Inflow And Infiltration
Inflow and infiltration (I&I) happen when water from the environment that does not need to be treated enters the sewage system. Infiltration refers to groundwater entering the system. Inflow refers to rainwater (stormwater) entering the system.
The RDN and member municipalities have a separated sewer made up of two sewer systems:
- Sanitary sewer: designed to carry sewage to facilities that treat the water before returning it to the environment.
- Storm sewer: prevents streets from flooding by draining and carrying excess stormwater (from rainfall and snowmelt) to a stream, lake or the ocean.
Understanding I&I (from the Capital Regional District)
Part 1: Introduction
Part 2: The Impact of Rainwater Entering the Sanitary Sewer System
Part 3: How Property Owners Prevent Rainwater from Entering the Sanitary Sewer System
Part 4: How Municipalities Prevent Rainwater from Entering the Sanitary Sewer System
What are sources of I&I?
Examples of sources of I & I include:
- Stormwater cross connections
- Roof rain lead connections
- Leaky pipe joints and structural defects
- Leaky manhole covers.
Why is I&I a problem?
Inflow and infiltration are problems because they:
- Reduce the capacity of the sewage system leaving less for existing residents and future growth
- Make sewage treatment less efficient since the sewage is diluted by water
- Increase the cost of water to residents because sewage treatment plants are required to treat a higher flow volume
- May cause sewage overflows or overwhelm treatment plants leading to health risks and property and environmental damage.
While rare, sanitary sewer overflows have occurred from the RDN system during extreme rainfall events. The risk of future overflows is lowered as I&I are reduced.
How can we fix I&I?
To date, the RDN and member municipalities have focused efforts on strategically addressing I&I in owned infrastructure. However, I&I can be difficult to manage since 70% can originate on private property. Homeowners can help reduce I&I too:
- Know where your sewer lateral is on your property
- Avoid planting trees and shrubs over sewer laterals as roots seek water and can damage sewer pipes
- Check your gutters and drains to ensure they are not connected to the sanitary sewer system.

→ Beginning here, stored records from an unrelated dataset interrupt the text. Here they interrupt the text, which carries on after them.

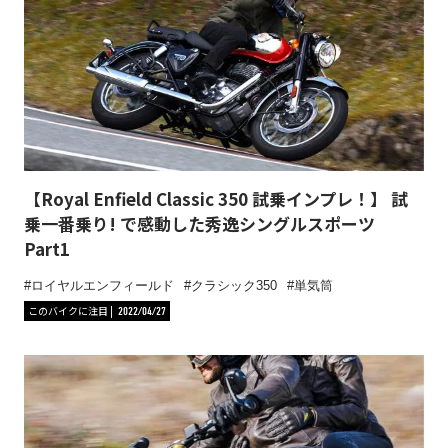
【Royal Enfield Classic 350 試乗インプレ！】 試
乗一番乗り! で感動した秀逸シングルスポーツ
Part1
ロイヤルエンフィールド
クラシック350
単気筒
このバイクに注目
2022/04/27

- Disconnect roof downspouts from the sanitary sewer system. Even better, install a rain barrel under your roof leader, if conditions permit
- Disconnect foundation drains and groundwater sump pumps from the sanitary sewer system
- Have your property's sewer lateral inspected. Replace any known broken, leaky or problem sections of your property's sewer lateral. Maintaining and repairing the lateral is the homeowner's responsibility and can reduce I&I and prevent sewer backups into your home.